* **What you need to do**: Repeat every entry exactly as it stands. Omit the images.

* **Records**:
---

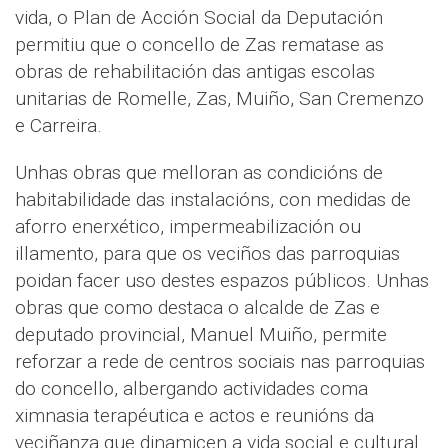
vida, o Plan de Acción Social da Deputación
permitiu que o concello de Zas rematase as
obras de rehabilitación das antigas escolas
unitarias de Romelle, Zas, Muiño, San Cremenzo
e Carreira.
Unhas obras que melloran as condicións de
habitabilidade das instalacións, con medidas de
aforro enerxético, impermeabilización ou
illamento, para que os veciños das parroquias
poidan facer uso destes espazos públicos. Unhas
obras que como destaca o alcalde de Zas e
deputado provincial, Manuel Muiño, permite
reforzar a rede de centros sociais nas parroquias
do concello, albergando actividades coma
ximnasia terapéutica e actos e reunións da
veciñanza que dinamicen a vida social e cultural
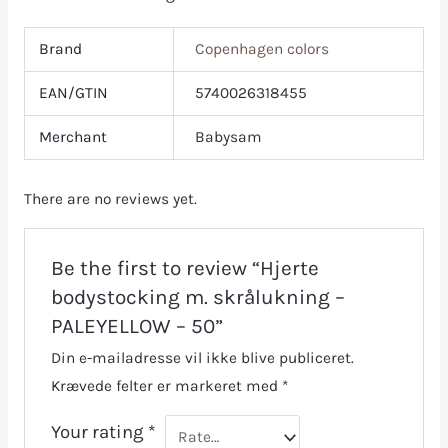
Brand
Copenhagen colors
EAN/GTIN
5740026318455
Merchant
Babysam
There are no reviews yet.
Be the first to review “Hjerte
bodystocking m. skrålukning –
PALEYELLOW – 50”
Din e-mailadresse vil ikke blive publiceret.
Krævede felter er markeret med
*
Your rating
*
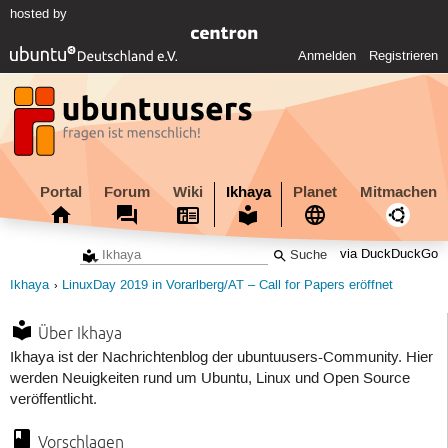
hosted by
Anmelden
Registrieren
Portal
Forum
Wiki
Ikhaya
Planet
Mitmachen
via DuckDuckGo
Ikhaya
LinuxDay 2019 in Vorarlberg/AT – Call for Papers eröffnet
Über Ikhaya
Ikhaya ist der Nachrichtenblog der ubuntuusers-Community. Hier
werden Neuigkeiten rund um Ubuntu, Linux und Open Source
veröffentlicht.
Vorschlagen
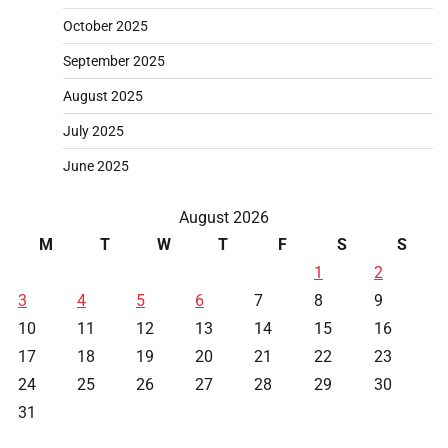
October 2025
September 2025
August 2025
July 2025
June 2025
August 2026
M
T
W
T
F
S
S
1
2
3
4
5
6
7
8
9
10
11
12
13
14
15
16
17
18
19
20
21
22
23
24
25
26
27
28
29
30
31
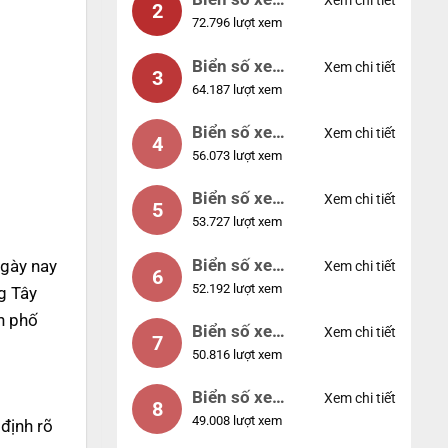
Xem chi tiết
2
72.796 lượt xem
04953
Biển số xe
Xem chi tiết
3
64.187 lượt xem
88888
Biển số xe
Xem chi tiết
4
56.073 lượt xem
12345
Biển số xe
Xem chi tiết
5
53.727 lượt xem
66666
Biển số xe
Ngày nay
Xem chi tiết
6
52.192 lượt xem
11111
g Tây
h phố
Biển số xe
Xem chi tiết
7
50.816 lượt xem
44444
Biển số xe
Xem chi tiết
8
49.008 lượt xem
77777
 định rõ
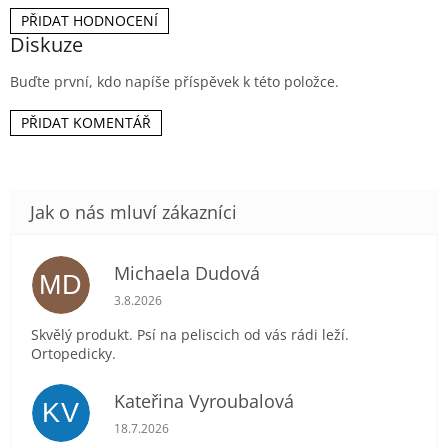
PŘIDAT HODNOCENÍ
Diskuze
Buďte první, kdo napíše příspěvek k této položce.
PŘIDAT KOMENTÁŘ
Michaela Dudová
MD
Hodnocení obchodu je 5 z 5 hvězdiček.
3.8.2026
Skvělý produkt. Psí na peliscich od vás rádi leží.
Ortopedicky.
Kateřina Vyroubalová
KV
Hodnocení obchodu je 5 z 5 hvězdiček.
18.7.2026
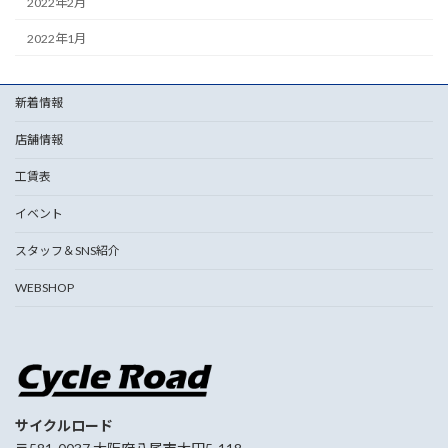
2022年2月
2022年1月
新着情報
店舗情報
工賃表
イベント
スタッフ＆SNS紹介
WEBSHOP
サイクルロード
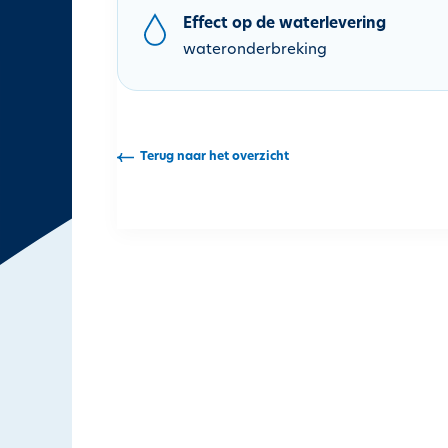
h
Effect op de waterlevering
o
wateronderbreking
u
d
g
a
Terug naar het overzicht
a
n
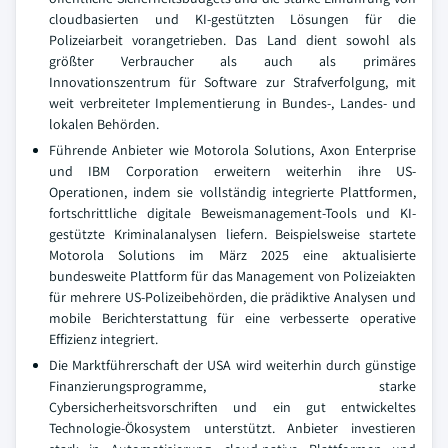
cloudbasierten und KI-gestützten Lösungen für die
Polizeiarbeit vorangetrieben. Das Land dient sowohl als
größter Verbraucher als auch als primäres
Innovationszentrum für Software zur Strafverfolgung, mit
weit verbreiteter Implementierung in Bundes-, Landes- und
lokalen Behörden.
Führende Anbieter wie Motorola Solutions, Axon Enterprise
und IBM Corporation erweitern weiterhin ihre US-
Operationen, indem sie vollständig integrierte Plattformen,
fortschrittliche digitale Beweismanagement-Tools und KI-
gestützte Kriminalanalysen liefern. Beispielsweise startete
Motorola Solutions im März 2025 eine aktualisierte
bundesweite Plattform für das Management von Polizeiakten
für mehrere US-Polizeibehörden, die prädiktive Analysen und
mobile Berichterstattung für eine verbesserte operative
Effizienz integriert.
Die Marktführerschaft der USA wird weiterhin durch günstige
Finanzierungsprogramme, starke
Cybersicherheitsvorschriften und ein gut entwickeltes
Technologie-Ökosystem unterstützt. Anbieter investieren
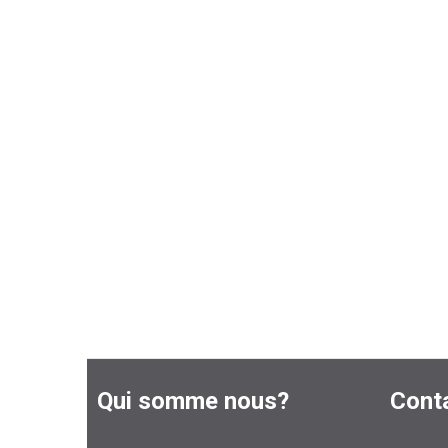
Qui somme nous?
Cont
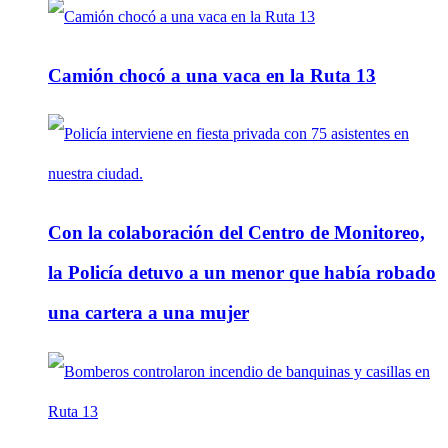
Camión chocó a una vaca en la Ruta 13
Con la colaboración del Centro de Monitoreo,
la Policía detuvo a un menor que había robado
una cartera a una mujer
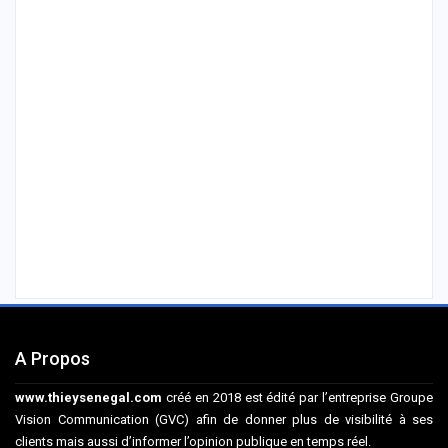
A Propos
www.thieysenegal.com
créé en 2018 est édité par l’entreprise Groupe
Vision Communication (GVC) afin de donner plus de visibilité à ses
clients mais aussi d’informer l’opinion publique en temps réel.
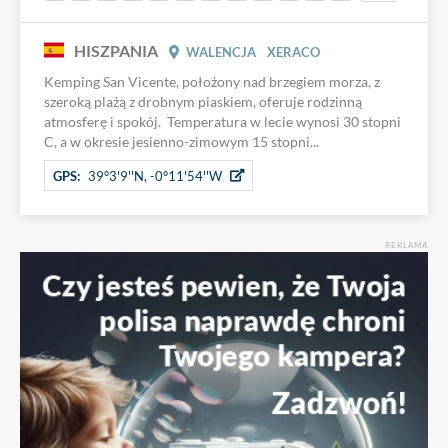
HISZPANIA
WALENCJA
XERACO
Kemping San Vicente, położony nad brzegiem morza, z
szeroką plażą z drobnym piaskiem, oferuje rodzinną
atmosferę i spokój. Temperatura w lecie wynosi 30 stopni
C, a w okresie jesienno-zimowym 15 stopni...
GPS:
39°3'9''N, -0°11'54''W
REKLAMA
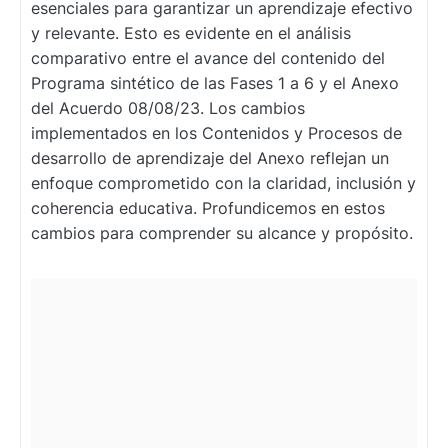
esenciales para garantizar un aprendizaje efectivo
y relevante. Esto es evidente en el análisis
comparativo entre el avance del contenido del
Programa sintético de las Fases 1 a 6 y el Anexo
del Acuerdo 08/08/23. Los cambios
implementados en los Contenidos y Procesos de
desarrollo de aprendizaje del Anexo reflejan un
enfoque comprometido con la claridad, inclusión y
coherencia educativa. Profundicemos en estos
cambios para comprender su alcance y propósito.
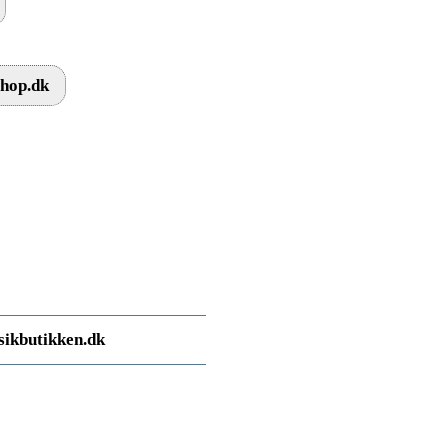
Shop.dk
ikbutikken.dk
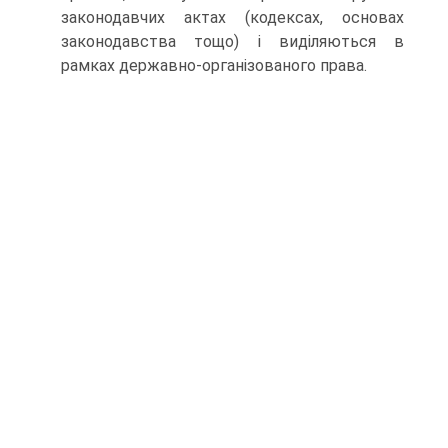
законодавчих актах (кодексах, основах
законодавства тощо) і виділяються в
рамках державно-організованого права.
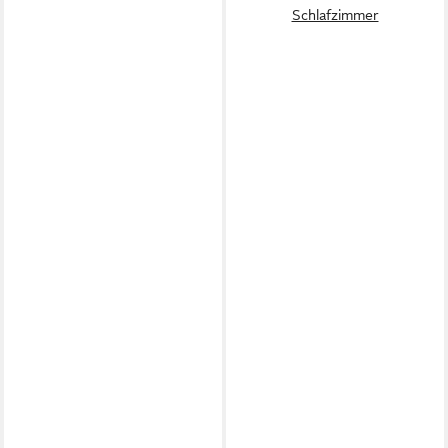
Schlafzimmer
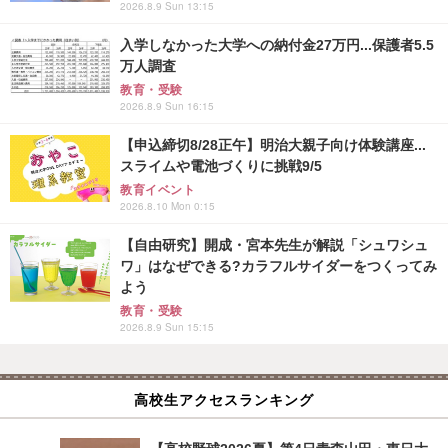
2026.8.9 Sun 13:15
入学しなかった大学への納付金27万円...保護者5.5
万人調査
教育・受験
2026.8.9 Sun 16:15
【申込締切8/28正午】明治大親子向け体験講座...
スライムや電池づくりに挑戦9/5
教育イベント
2026.8.10 Mon 0:15
【自由研究】開成・宮本先生が解説「シュワシュ
ワ」はなぜできる?カラフルサイダーをつくってみ
よう
教育・受験
2026.8.9 Sun 15:15
高校生アクセスランキング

---

* **Solution for this task**:
vida, o Plan de Acción Social da Deputación
permitiu que o concello de Zas rematase as
obras de rehabilitación das antigas escolas
unitarias de Romelle, Zas, Muiño, San Cremenzo
e Carreira.
Unhas obras que melloran as condicións de
habitabilidade das instalacións, con medidas de
aforro enerxético, impermeabilización ou
illamento, para que os veciños das parroquias
poidan facer uso destes espazos públicos. Unhas
obras que como destaca o alcalde de Zas e
deputado provincial, Manuel Muiño, permite
reforzar a rede de centros sociais nas parroquias
do concello, albergando actividades coma
ximnasia terapéutica e actos e reunións da
veciñanza que dinamicen a vida social e cultural
Brand
Copenhagen colors
EAN/GTIN
5740026318455
Merchant
Babysam
There are no reviews yet.
Be the first to review “Hjerte
bodystocking m. skrålukning –
PALEYELLOW – 50”
Din e-mailadresse vil ikke blive publiceret.
Krævede felter er markeret med
*
Your rating
*
hosted by
Anmelden
Registrieren
Portal
Forum
Wiki
Ikhaya
Planet
Mitmachen
via DuckDuckGo
Ikhaya
LinuxDay 2019 in Vorarlberg/AT – Call for Papers eröffnet
Über Ikhaya
Ikhaya ist der Nachrichtenblog der ubuntuusers-Community. Hier
werden Neuigkeiten rund um Ubuntu, Linux und Open Source
veröffentlicht.
Vorschlagen
October 2025
September 2025
August 2025
July 2025
June 2025
August 2026
M
T
W
T
F
S
S
1
2
3
4
5
6
7
8
9
10
11
12
13
14
15
16
17
18
19
20
21
22
23
24
25
26
27
28
29
30
31
Xem chi tiết
2
72.796 lượt xem
04953
Biển số xe
Xem chi tiết
3
64.187 lượt xem
88888
Biển số xe
Xem chi tiết
4
56.073 lượt xem
12345
Biển số xe
Xem chi tiết
5
53.727 lượt xem
66666
Biển số xe
Ngày nay
Xem chi tiết
6
52.192 lượt xem
11111
g Tây
h phố
Biển số xe
Xem chi tiết
7
50.816 lượt xem
44444
Biển số xe
Xem chi tiết
8
49.008 lượt xem
77777
 định rõ
PŘIDAT HODNOCENÍ
Diskuze
Buďte první, kdo napíše příspěvek k této položce.
PŘIDAT KOMENTÁŘ
Michaela Dudová
MD
Hodnocení obchodu je 5 z 5 hvězdiček.
3.8.2026
Skvělý produkt. Psí na peliscich od vás rádi leží.
Ortopedicky.
Kateřina Vyroubalová
KV
Hodnocení obchodu je 5 z 5 hvězdiček.
18.7.2026
2022年2月
2022年1月
新着情報
店舗情報
工賃表
イベント
スタッフ＆SNS紹介
WEBSHOP
サイクルロード
h
Effect op de waterlevering
o
wateronderbreking
u
d
g
a
Terug naar het overzicht
a
n
cloudbasierten und KI-gestützten Lösungen für die
Polizeiarbeit vorangetrieben. Das Land dient sowohl als
größter Verbraucher als auch als primäres
Innovationszentrum für Software zur Strafverfolgung, mit
weit verbreiteter Implementierung in Bundes-, Landes- und
lokalen Behörden.
Führende Anbieter wie Motorola Solutions, Axon Enterprise
und IBM Corporation erweitern weiterhin ihre US-
Operationen, indem sie vollständig integrierte Plattformen,
fortschrittliche digitale Beweismanagement-Tools und KI-
gestützte Kriminalanalysen liefern. Beispielsweise startete
Motorola Solutions im März 2025 eine aktualisierte
bundesweite Plattform für das Management von Polizeiakten
für mehrere US-Polizeibehörden, die prädiktive Analysen und
mobile Berichterstattung für eine verbesserte operative
Effizienz integriert.
Die Marktführerschaft der USA wird weiterhin durch günstige
Finanzierungsprogramme, starke
Cybersicherheitsvorschriften und ein gut entwickeltes
Technologie-Ökosystem unterstützt. Anbieter investieren
Qui somme nous?
Cont
Camión chocó a una vaca en la Ruta 13
Con la colaboración del Centro de Monitoreo,
la Policía detuvo a un menor que había robado
una cartera a una mujer
A Propos
www.thieysenegal.com
créé en 2018 est édité par l’entreprise Groupe
Vision Communication (GVC) afin de donner plus de visibilité à ses
clients mais aussi d’informer l’opinion publique en temps réel.
HISZPANIA
WALENCJA
XERACO
Kemping San Vicente, położony nad brzegiem morza, z
szeroką plażą z drobnym piaskiem, oferuje rodzinną
atmosferę i spokój. Temperatura w lecie wynosi 30 stopni
C, a w okresie jesienno-zimowym 15 stopni...
GPS:
39°3'9''N, -0°11'54''W
REKLAMA
esenciales para garantizar un aprendizaje efectivo
y relevante. Esto es evidente en el análisis
comparativo entre el avance del contenido del
Programa sintético de las Fases 1 a 6 y el Anexo
del Acuerdo 08/08/23. Los cambios
implementados en los Contenidos y Procesos de
desarrollo de aprendizaje del Anexo reflejan un
enfoque comprometido con la claridad, inclusión y
coherencia educativa. Profundicemos en estos
cambios para comprender su alcance y propósito.
Shop.dk
ikbutikken.dk
законодавчих актах (кодексах, основах
законодавства тощо) і виділяються в
рамках державно-організованого права.
Schlafzimmer
2026.8.9 Sun 13:15
入学しなかった大学への納付金27万円...保護者5.5
万人調査
教育・受験
2026.8.9 Sun 16:15
【申込締切8/28正午】明治大親子向け体験講座...
スライムや電池づくりに挑戦9/5
教育イベント
2026.8.10 Mon 0:15
【自由研究】開成・宮本先生が解説「シュワシュ
ワ」はなぜできる?カラフルサイダーをつくってみ
よう
教育・受験
2026.8.9 Sun 15:15
高校生アクセスランキング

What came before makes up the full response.